**The problem:** Nothing but the pictures should be left out when you copy the records exactly.

**Given records:**
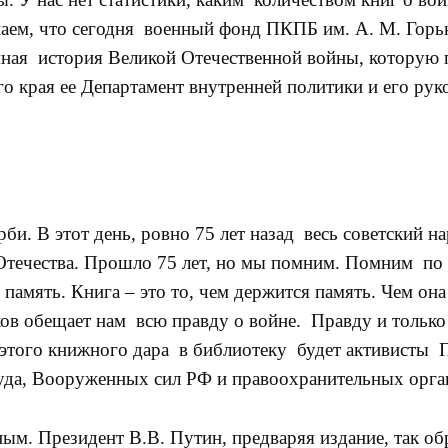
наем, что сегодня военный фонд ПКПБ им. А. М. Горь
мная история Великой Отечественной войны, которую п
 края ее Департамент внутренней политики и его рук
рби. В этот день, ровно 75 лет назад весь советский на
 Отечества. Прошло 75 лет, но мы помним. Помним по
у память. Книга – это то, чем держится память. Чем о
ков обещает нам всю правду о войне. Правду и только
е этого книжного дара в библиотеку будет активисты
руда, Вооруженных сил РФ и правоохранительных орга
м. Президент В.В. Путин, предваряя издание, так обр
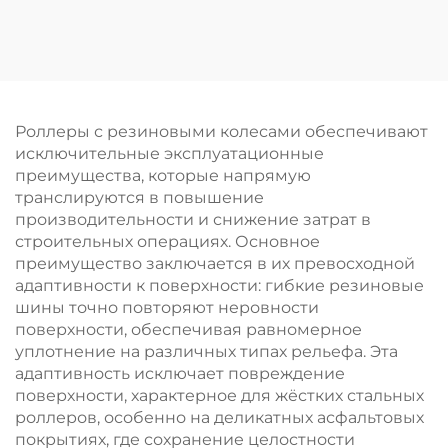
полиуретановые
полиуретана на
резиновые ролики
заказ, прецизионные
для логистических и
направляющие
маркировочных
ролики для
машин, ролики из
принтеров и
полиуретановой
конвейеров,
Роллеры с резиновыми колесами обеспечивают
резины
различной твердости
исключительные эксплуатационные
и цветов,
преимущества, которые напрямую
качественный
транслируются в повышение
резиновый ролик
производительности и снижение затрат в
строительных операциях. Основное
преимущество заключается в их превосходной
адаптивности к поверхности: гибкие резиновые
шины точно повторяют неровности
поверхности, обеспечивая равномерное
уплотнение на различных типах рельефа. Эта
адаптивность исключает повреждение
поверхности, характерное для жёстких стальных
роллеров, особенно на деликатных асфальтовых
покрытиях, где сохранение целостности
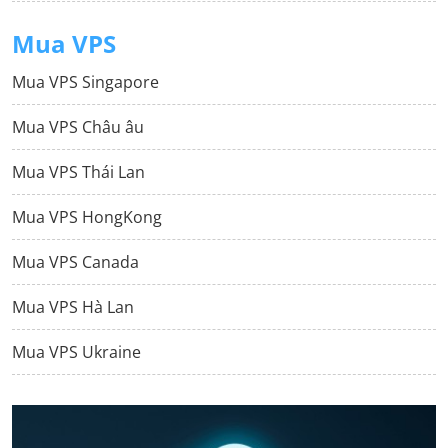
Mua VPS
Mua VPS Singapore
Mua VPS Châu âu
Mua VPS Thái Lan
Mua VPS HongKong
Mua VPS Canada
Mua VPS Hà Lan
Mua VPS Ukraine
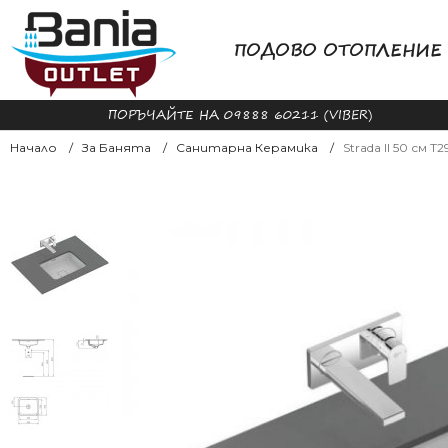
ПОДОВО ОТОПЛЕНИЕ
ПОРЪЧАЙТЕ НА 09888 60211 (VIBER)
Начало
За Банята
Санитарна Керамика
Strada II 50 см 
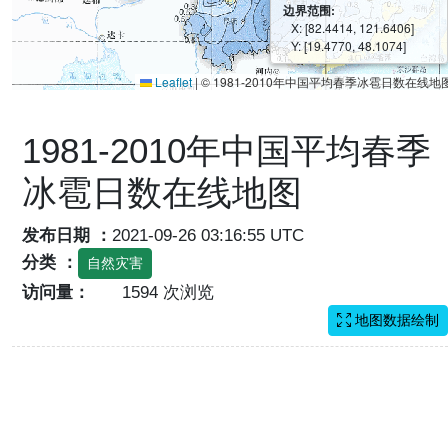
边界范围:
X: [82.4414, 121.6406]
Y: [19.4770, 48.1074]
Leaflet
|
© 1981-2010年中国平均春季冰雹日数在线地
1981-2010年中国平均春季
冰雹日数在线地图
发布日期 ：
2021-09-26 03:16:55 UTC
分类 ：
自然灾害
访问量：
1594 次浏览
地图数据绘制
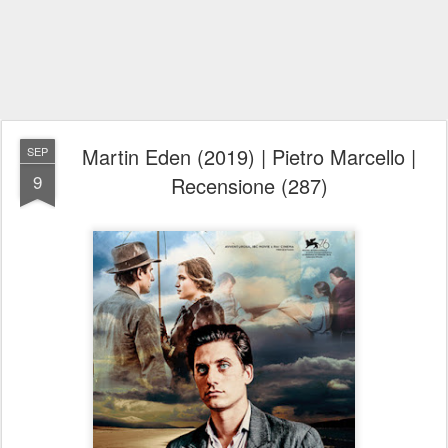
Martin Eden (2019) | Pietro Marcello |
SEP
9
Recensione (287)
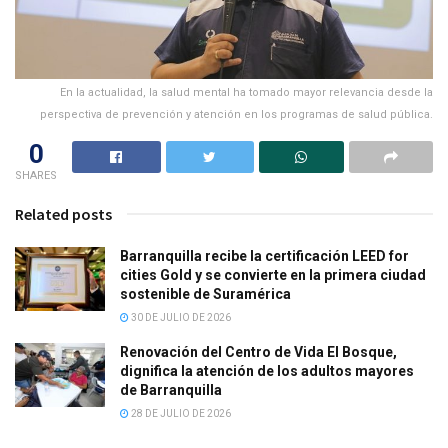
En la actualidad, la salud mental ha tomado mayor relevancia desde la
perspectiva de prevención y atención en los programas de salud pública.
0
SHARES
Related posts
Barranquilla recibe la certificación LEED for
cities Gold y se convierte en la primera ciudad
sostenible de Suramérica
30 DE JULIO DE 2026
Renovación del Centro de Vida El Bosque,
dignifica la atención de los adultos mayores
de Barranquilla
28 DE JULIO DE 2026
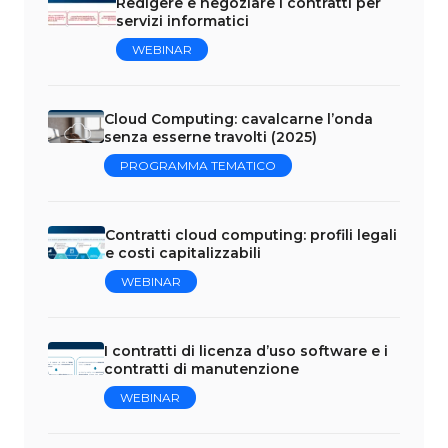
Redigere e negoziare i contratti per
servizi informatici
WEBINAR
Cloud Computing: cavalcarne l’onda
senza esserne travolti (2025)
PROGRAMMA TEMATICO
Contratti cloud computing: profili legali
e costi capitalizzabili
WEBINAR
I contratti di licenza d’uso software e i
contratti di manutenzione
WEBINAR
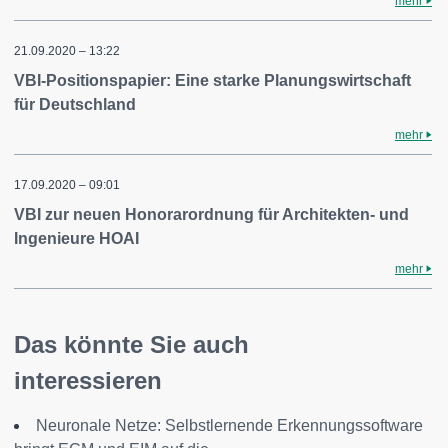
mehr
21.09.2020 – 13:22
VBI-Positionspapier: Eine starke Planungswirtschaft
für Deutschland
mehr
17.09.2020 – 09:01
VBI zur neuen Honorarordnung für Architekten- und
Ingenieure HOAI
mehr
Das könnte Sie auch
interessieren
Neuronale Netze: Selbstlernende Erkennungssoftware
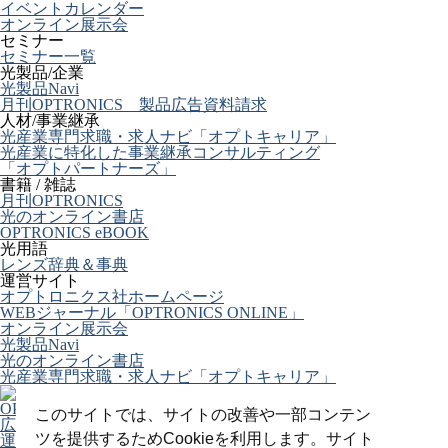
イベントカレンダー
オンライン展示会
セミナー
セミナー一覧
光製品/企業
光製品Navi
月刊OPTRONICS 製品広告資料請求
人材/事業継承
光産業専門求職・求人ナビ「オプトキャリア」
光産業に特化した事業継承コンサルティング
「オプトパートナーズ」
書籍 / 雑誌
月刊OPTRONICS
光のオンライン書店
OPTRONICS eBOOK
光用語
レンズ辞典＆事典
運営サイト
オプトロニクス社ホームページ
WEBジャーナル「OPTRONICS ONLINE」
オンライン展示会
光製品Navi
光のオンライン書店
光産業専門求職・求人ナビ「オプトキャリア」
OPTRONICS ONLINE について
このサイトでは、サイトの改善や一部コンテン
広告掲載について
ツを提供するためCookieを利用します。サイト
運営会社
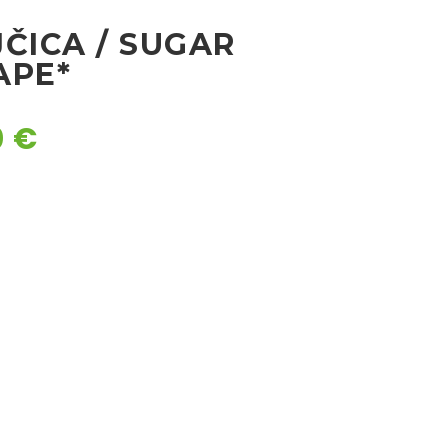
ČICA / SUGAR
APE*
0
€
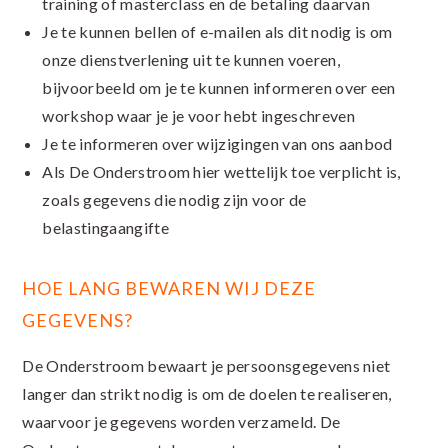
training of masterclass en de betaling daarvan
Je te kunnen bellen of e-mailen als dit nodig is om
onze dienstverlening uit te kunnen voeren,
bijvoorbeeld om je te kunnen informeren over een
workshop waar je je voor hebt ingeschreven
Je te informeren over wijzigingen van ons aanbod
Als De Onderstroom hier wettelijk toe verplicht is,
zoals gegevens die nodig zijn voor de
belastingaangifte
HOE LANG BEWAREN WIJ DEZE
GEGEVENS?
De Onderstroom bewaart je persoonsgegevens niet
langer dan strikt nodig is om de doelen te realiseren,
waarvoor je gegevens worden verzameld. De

**Answer for the task:**
наем, что сегодня военный фонд ПКПБ им. А. М. Горь
мная история Великой Отечественной войны, которую п
 края ее Департамент внутренней политики и его рук
рби. В этот день, ровно 75 лет назад весь советский на
 Отечества. Прошло 75 лет, но мы помним. Помним по
у память. Книга – это то, чем держится память. Чем о
ков обещает нам всю правду о войне. Правду и только
е этого книжного дара в библиотеку будет активисты
руда, Вооруженных сил РФ и правоохранительных орга
м. Президент В.В. Путин, предваряя издание, так обр
полиуретановые
полиуретана на
резиновые ролики
заказ, прецизионные
для логистических и
направляющие
маркировочных
ролики для
машин, ролики из
принтеров и
полиуретановой
конвейеров,
Роллеры с резиновыми колесами обеспечивают
резины
различной твердости
исключительные эксплуатационные
и цветов,
преимущества, которые напрямую
качественный
транслируются в повышение
резиновый ролик
производительности и снижение затрат в
строительных операциях. Основное
преимущество заключается в их превосходной
адаптивности к поверхности: гибкие резиновые
шины точно повторяют неровности
поверхности, обеспечивая равномерное
уплотнение на различных типах рельефа. Эта
адаптивность исключает повреждение
поверхности, характерное для жёстких стальных
роллеров, особенно на деликатных асфальтовых
покрытиях, где сохранение целостности
Mua VPS
Mua VPS Singapore
Mua VPS Châu âu
Mua VPS Thái Lan
Mua VPS HongKong
Mua VPS Canada
Mua VPS Hà Lan
Mua VPS Ukraine
ПОДОВО ОТОПЛЕНИЕ
ПОРЪЧАЙТЕ НА 09888 60211 (VIBER)
Начало
За Банята
Санитарна Керамика
Strada II 50 см 
边界范围:
X: [82.4414, 121.6406]
Y: [19.4770, 48.1074]
Leaflet
|
© 1981-2010年中国平均春季冰雹日数在线地
1981-2010年中国平均春季
冰雹日数在线地图
发布日期 ：
2021-09-26 03:16:55 UTC
分类 ：
自然灾害
访问量：
1594 次浏览
地图数据绘制
Martin Eden (2019) | Pietro Marcello |
SEP
9
Recensione (287)
En la actualidad, la salud mental ha tomado mayor relevancia desde la
perspectiva de prevención y atención en los programas de salud pública.
0
SHARES
Related posts
Barranquilla recibe la certificación LEED for
cities Gold y se convierte en la primera ciudad
sostenible de Suramérica
30 DE JULIO DE 2026
Renovación del Centro de Vida El Bosque,
dignifica la atención de los adultos mayores
de Barranquilla
28 DE JULIO DE 2026
Redigere e negoziare i contratti per
servizi informatici
WEBINAR
Cloud Computing: cavalcarne l’onda
senza esserne travolti (2025)
PROGRAMMA TEMATICO
Contratti cloud computing: profili legali
e costi capitalizzabili
WEBINAR
I contratti di licenza d’uso software e i
contratti di manutenzione
WEBINAR
mehr
21.09.2020 – 13:22
VBI-Positionspapier: Eine starke Planungswirtschaft
für Deutschland
mehr
17.09.2020 – 09:01
VBI zur neuen Honorarordnung für Architekten- und
Ingenieure HOAI
mehr
Das könnte Sie auch
interessieren
Neuronale Netze: Selbstlernende Erkennungssoftware
イベントカレンダー
オンライン展示会
セミナー
セミナー一覧
光製品/企業
光製品Navi
月刊OPTRONICS 製品広告資料請求
人材/事業継承
光産業専門求職・求人ナビ「オプトキャリア」
光産業に特化した事業継承コンサルティング
「オプトパートナーズ」
書籍 / 雑誌
月刊OPTRONICS
光のオンライン書店
OPTRONICS eBOOK
光用語
レンズ辞典＆事典
運営サイト
オプトロニクス社ホームページ
WEBジャーナル「OPTRONICS ONLINE」
オンライン展示会
光製品Navi
光のオンライン書店
光産業専門求職・求人ナビ「オプトキャリア」
OPTRONICS ONLINE について
このサイトでは、サイトの改善や一部コンテン
広告掲載について
ツを提供するためCookieを利用します。サイト
運営会社
ČICA / SUGAR
APE*
0
€
training of masterclass en de betaling daarvan
Je te kunnen bellen of e-mailen als dit nodig is om
onze dienstverlening uit te kunnen voeren,
bijvoorbeeld om je te kunnen informeren over een
workshop waar je je voor hebt ingeschreven
Je te informeren over wijzigingen van ons aanbod
Als De Onderstroom hier wettelijk toe verplicht is,
zoals gegevens die nodig zijn voor de
belastingaangifte
HOE LANG BEWAREN WIJ DEZE
GEGEVENS?
De Onderstroom bewaart je persoonsgegevens niet
langer dan strikt nodig is om de doelen te realiseren,
waarvoor je gegevens worden verzameld. De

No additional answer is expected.